Craig Murto: Patrick needs to perform on track

Danica Patrick needs a sponsor.

GoDaddy.com announced that they will not renew their more than $20 million sponsorship of the No. 10 Stewart-Haas Racing (SHR) machine Patrick drives on the NASCAR Sprint Cup circuit. On top of this, Patrick is in the final year of her contract with SHR.

The decision not to renew its sponsorship was strictly business, GoDaddy claims. They have offered a personal services contract, so GoDaddy may not be on the car but Patrick still may be a spokesperson for the brand.

The brand is well known. It has an 81 percent recognition rate in the United States. GoDaddy, now publicly traded, wants to branch out into other markets, something easier to do if $20 million isn’t sitting on the side of a Sprint Cup car.

SHR marketing people and Patrick’s own representatives are searching for sponsorship. It’s doubtful that SHR will campaign the car without a title sponsor.

The 2015 season has been the strongest for Patrick. She’s 16th in points and has two top-10 finishes, amazingly both on short tracks which arguably require the most skill. She ran in the top 10 at Talladega before transmission trouble hurt her efforts. Fans watching at home see her name scroll by on the ticker in 20th most of the time, rather than 30th. It appears she’s made improvements.

But is it enough? It cannot be denied that she is marketable, to the point that she is recognized by her first name alone. But she also demands a high salary, one that GoDaddy no longer will support. In 2014 Forbes estimated that Patrick’s annual income from salary, endorsements and merchandise was upward around $15 million, putting her in the top 10 best paid NASCAR drivers and the fifth highest paid female athlete in the world.

She has a fan base and has been good for the sport. Young girls all over the globe look up to Danica and have an interest in racing solely because of her presence.

And it can’t be denied that she has talent. A decade ago she was the first woman to lead the Indy 500. She became the first woman to win an IndyCar race. These things don’t happen if there is not some ability behind the wheel.

But her NASCAR career has been less than stellar. And it’s not because she isn’t in good equipment. Has she been unable to adjust to the heavier cars and the longer races? Does she provide enough good feedback to her crew chief to make the changes she needs in the car? Why does she routinely finish 20th to 30th while her teammate wins the Cup championship and finishes first or second every week?
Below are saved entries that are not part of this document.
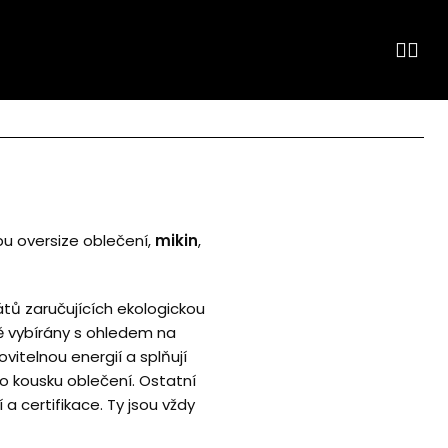
bu oversize oblečení,
mikin
,
ikátů zaručujících ekologickou
vě vybírány s ohledem na
vitelnou energií a splňují
o kousku oblečení. Ostatní
 a certifikace. Ty jsou vždy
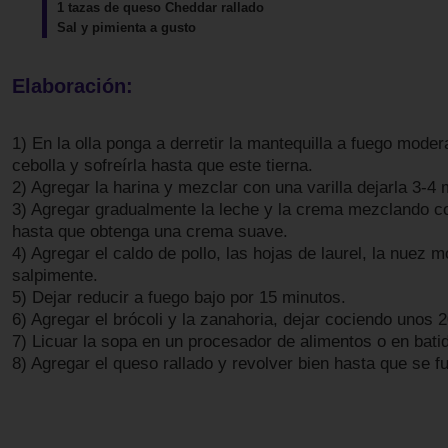
1 tazas de queso Cheddar rallado
Sal y pimienta a gusto
Elaboración:
1) En la olla ponga a derretir la mantequilla a fuego moder
cebolla y sofreírla hasta que este tierna.
2) Agregar la harina y mezclar con una varilla dejarla 3-4 
3) Agregar gradualmente la leche y la crema mezclando con
hasta que obtenga una crema suave.
4) Agregar el caldo de pollo, las hojas de laurel, la nuez 
salpimente.
5) Dejar reducir a fuego bajo por 15 minutos.
6) Agregar el brócoli y la zanahoria, dejar cociendo unos 
7) Licuar la sopa en un procesador de alimentos o en bati
8) Agregar el queso rallado y revolver bien hasta que se f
Whatever the issues, it’s time for the Danica brand to improve. Even the most diehard fan loses interest if their favorite driver runs around the back of the pack. Danica Patrick needs to rack up a string of top-10 finishes, including her first top five. She needs to race to the front of the pack on a track that isn’t all about the draft. And she needs to finish there consistently.

And she needs to do it now, while she hunts for a sponsor. She needs to show that she’s worth spending more than $20 million to put a corporate logo on the side of her car. She needs to show SHR that she’s worth their marketing efforts. She needs to start performing while she’s still in a car capable of running at the front.
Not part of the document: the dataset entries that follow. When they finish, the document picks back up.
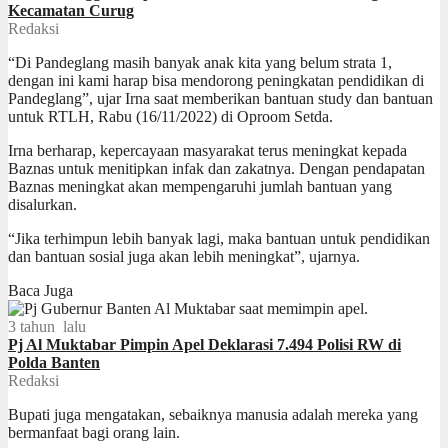
Kecamatan Curug
Redaksi
“Di Pandeglang masih banyak anak kita yang belum strata 1,
dengan ini kami harap bisa mendorong peningkatan pendidikan di
Pandeglang”, ujar Irna saat memberikan bantuan study dan bantuan
untuk RTLH, Rabu (16/11/2022) di Oproom Setda.
Irna berharap, kepercayaan masyarakat terus meningkat kepada
Baznas untuk menitipkan infak dan zakatnya. Dengan pendapatan
Baznas meningkat akan mempengaruhi jumlah bantuan yang
disalurkan.
“Jika terhimpun lebih banyak lagi, maka bantuan untuk pendidikan
dan bantuan sosial juga akan lebih meningkat”, ujarnya.
Baca Juga
3 tahun lalu
Pj Al Muktabar Pimpin Apel Deklarasi 7.494 Polisi RW di
Polda Banten
Redaksi
Bupati juga mengatakan, sebaiknya manusia adalah mereka yang
bermanfaat bagi orang lain.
I suspect we’ll hear about a deal for Patrick soon, one that will keep her at SHR for at least two more years. It’s worth something when people recognize you by your first name, and all those marketing people working on her behalf sure would like their finder fees or whatever incentive is waved in their direction.

But this may be the last go-round for Danica Patrick. Being the first (and so far only) woman to win an IndyCar race can only take her so far. And though she continues to tie and break NASCAR records for top-10 finishes by female drivers, etc., it’s not lost on people that it’s taken Patrick three times the number of races to reach those marks.

It’s time for Danica Patrick to perform on the racetrack; she needs a sponsor.

Veteran motorsports columnist Craig Murto is a Linden resident.